Ce qui change en mars 2026 pour les déclarants DSN

À partir de mars 2026, l’Urssaf pourra rectifier elle-même une DSN laissée incohérente après signalement. La procédure passera par un CRM de rappel adressé à l’employeur sur les anomalies repérées dans les données N-1, déjà relevées mais restées sans correction.

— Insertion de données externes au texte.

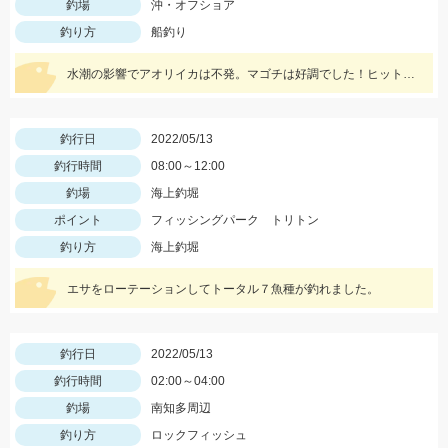
釣場
沖・オフショア
釣り方
船釣り
水潮の影響でアオリイカは不発。マゴチは好調でした！ヒットルアーはスタッガー3インチアカキン
釣行日
2022/05/13
釣行時間
08:00～12:00
釣場
海上釣堀
ポイント
フィッシングパーク トリトン
釣り方
海上釣堀
エサをローテーションしてトータル７魚種が釣れました。
釣行日
2022/05/13
釣行時間
02:00～04:00
釣場
南知多周辺
釣り方
ロックフィッシュ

L’employeur recevra au préalable un compte rendu lui laissant un temps de réponse formalisé. Ce courrier ouvrira un délai de deux mois ; sans retour ni correction, l’organisme appliquera une correction de substitution, avec un démarrage en mars 2026 et des DSN remplacées à compter de mai 2026.

Les données déjà dans le viseur des contrôles automatisés

Depuis le 1er janvier 2023, les CRM mensuels de l’Urssaf examinent l’exhaustivité et la conformité des DSN. Les premiers champs visés par la rectification automatique portent sur la cohérence des données, les périodes d’activité, la rémunération et les éléments qui ouvrent des droits à la retraite.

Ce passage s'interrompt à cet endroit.